The committee will adjust these maximums, the number and kind of shares that may be issued in respect of awards granted under the 2013 Plan and the exercise price of awards in certain specified circumstances such as stock splits, mergers, and other transactions. The committee may in its sole discretion adjust performance goals due to the occurrence of certain circumstances, unusual or recurring events or other infrequently occurring items as approved by the committee, except to the extent that doing so would cause an award intended to be exempt from Section 162(m) to fail to be exempt.

 

To the extent that any award under the 2013 Plan or the Predecessor Plans is forfeited, or any option and related tandem stock appreciation right or any free-standing stock appreciation right granted under the 2013 Plan or the Predecessor Plans terminates, expires, or lapses without being exercised, or any award is settled for cash, the shares subject to such awards not delivered as a result thereof will thereupon become available for awards under the 2013 Plan, subject to the Share-Counting Ratio.

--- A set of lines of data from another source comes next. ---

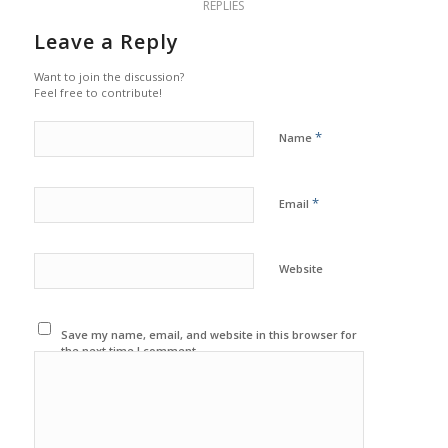
REPLIES
Leave a Reply
Want to join the discussion?
Feel free to contribute!
*
Name
*
Email
Website
Save my name, email, and website in this browser for
the next time I comment.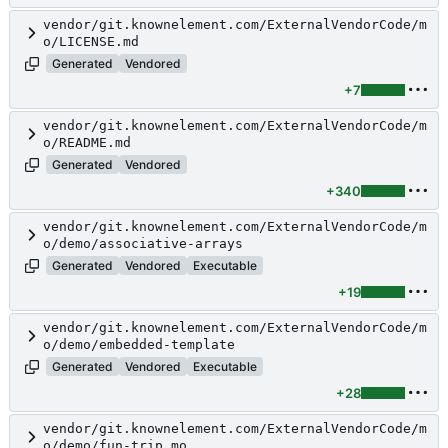
vendor/git.knownelement.com/ExternalVendorCode/m
o/LICENSE.md
Generated
Vendored
+7
vendor/git.knownelement.com/ExternalVendorCode/m
o/README.md
Generated
Vendored
+340
vendor/git.knownelement.com/ExternalVendorCode/m
o/demo/associative-arrays
Generated
Vendored
Executable
+19
vendor/git.knownelement.com/ExternalVendorCode/m
o/demo/embedded-template
Generated
Vendored
Executable
+28
vendor/git.knownelement.com/ExternalVendorCode/m
o/demo/fun-trip.mo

In addition, if we grant awards in assumption or in substitution for an award of a company or business we acquire, shares issued in connection with the assumed or substituted awards will not count towards the share limits. In the event that any Shares are withheld by the Company or previously acquired shares are tendered by a participant to satisfy any tax withholding obligation with respect to an award other than a stock option or a stock appreciation right, then the shares so tendered or withheld will automatically again become available for issuance under the 2013 Plan and correspondingly increase the total number of shares available under the overall 2013 Plan limit for issuance in accordance with the Share-Counting Ratio. However, the following shares will not again become available for issuance under the 2013 Plan: (a) any shares which would have been issued upon any exercise of a stock option but for the fact that the exercise price was paid by a “net exercise” as defined in the 2013 Plan or any previously acquired shares tendered by a participant in payment of the exercise price of a stock option; (b) any shares withheld by the Company or previously acquired shares tendered by a participant to satisfy any tax withholding obligation with respect to a stock option or a stock appreciation right (but not other awards); (c) shares covered by a stock appreciation right that are not issued in connection with the stock settlement of the stock appreciation right upon its exercise; (d) shares that are repurchased by the Company using stock option exercise proceeds; and (e) if Shares are withheld at a rate that is higher than the minimum statutory tax rate, only the number of Shares withheld at the minimum statutory tax rate will again become available for issuance under the 2013 Plan.